O estilo de vida urbano, em que os imperativos da eficácia e da performance são cada vez mais evidentes, possui uma vertente de destruição que não é despicienda. O discurso ultra-liberal fala de empresas e de sociedades como se não existissem seres humanos. O problema é que eles existem: têm de levar os filhos às escolas, antes de iniciar o trabalho, não conseguindo coordenar todos os papéis que têm de desempenhar ao longo das vinte e quatro horas.
À medida que os anos decorrem, as dificuldades aumentaram, por isso não é de estranhar que, num estudo dirigido pelo Observatório Nacional de Saúde, se tenha chegado à conclusão que 60 por cento dos utentes dos centros de saúde analisados, tenham relações de dependência com pelo menos um psicofármaco. O problema é mais visível nas mulheres do que nos homens e tem tendência a agravar-se com a idade. O sexo masculino refugia-se, com mais frequência, no abuso de álcool e de outras substâncias de carácter ilegal.
As patologias depressiva e ansiosa têm vindo a assumir-se entre as perturbações mais frequentes no mundo ocidental. No entanto, o facto de medicalizarmos o sofrimento não é capaz de o resolver. Atermo-nos aos sintomas, deixa de lado as causas como se não existissem. O anti-depressivo ou o ansiolítico têm efeitos imediatos sobre a tristeza e o “nervoso”, mas ficam por aí. Não queremos saber que, esses sintomas, são formas que o nosso corpo e a nossa vida mental têm de comunicar connosco, dizer que alguma coisa não está bem.
Em termos de sociedade, o sofrimento mental dos indivíduos fornece-nos inúmeros dados sobre a maneira como vivemos. Assim, o discurso da competitividade, a subida aos píncaros da performance, acontecem apesar de muitos indivíduos. É só escutarmos um pouco um noticiário económico: os despedimentos, o fazer mais com menos pessoas… No entanto, ao despedir excluímos seres humanos e os que ficam, tornam-se reféns de uma pressão de resultados que vai aumentando.

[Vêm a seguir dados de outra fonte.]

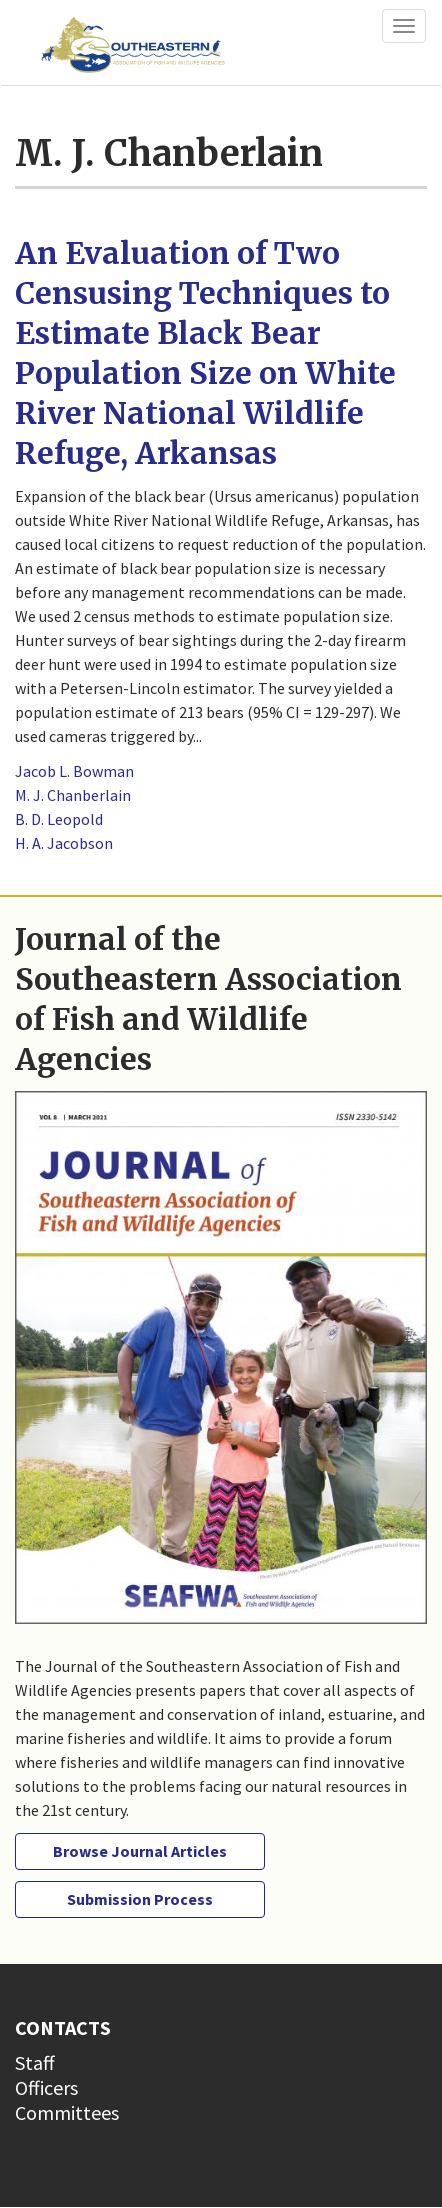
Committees (67, 2112)
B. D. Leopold (59, 819)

Voltamos então à ansiedade e depressão, respostas saudáveis a um mundo que nos pede o impossível. Reflictamos, depois, nas famílias destas pessoas, amarradas a um sofrimento disfarçado de medicação, na qualidade dos afectos que podem dispensar aos de quem delas dependem. Que género de gerações estaremos nós a criar? Os ingredientes são assustadores: pouca disponibilidade temporal para viver em conjunto; a televisão como forma de não ver essa solidão vivida a nível familiar; finalmente, pais tristes e ansiosos.
É necessário ler estes sinais… É urgente encetar macro-políticas de promoção da saúde mental… antes que a bola de neve seja demasiado assustadora.
In O Primeiro de Janeiro, 09 Janeiro 2008.